Jack … Elle prononça le mot plusieurs fois à haute voix tout en terminant sa tasse de café. Puis en reposant celle ci elle dit : Kiki ça lui irait mieux, puis en regardant le chien elle répéta « Kiki » et le chien frétilla à nouveau de la queue.

Il se souvint alors Dieu sait pourquoi d’un vieil appareil photographique, un Leica M42 qu’il avait du céder aux clous avec regret autrefois. Il se souvint surtout de la manière de faire le point lorsque les deux images de la visée télémétrique se superposaient parfaitement et que l’on pouvait appuyer en toute confiance alors sur le déclencheur. L’appareil ne faisait aucun bruit, il était parfait pour la prise de vue discrète, et nul n’aurait pu deviner la qualité rare des clichés qui en résultaient.
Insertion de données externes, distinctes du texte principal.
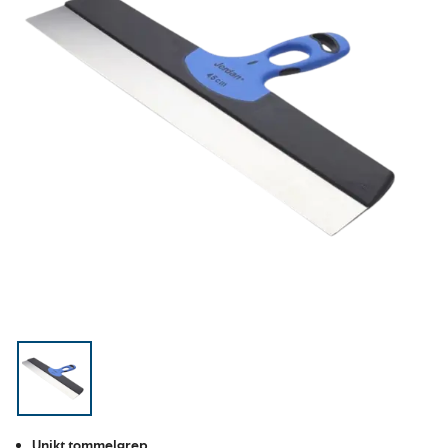
Unikt tommelgrep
L’orage était passé, il était désormais responsable d’ un chien -à sortir matin midi et soir – et qui répondait au nom peu glorieux de « Kiki » . Il était mi figue mi raisin en fin de compte. Impossible de décider vraiment s’il fallait se réjouir ou accepter la destinée telle quelle venait ainsi s’inscrire dans la vie, un peu par hasard.

Il regarda le chien, le chien le regarda et se mit à frétiller à nouveau de la queue aussitôt.

Il songea encore une fois à Agnès, et au mot importance toujours associé à Agnès, puis il remonta vers son bureau et repris le travail là où il l’avait laissé.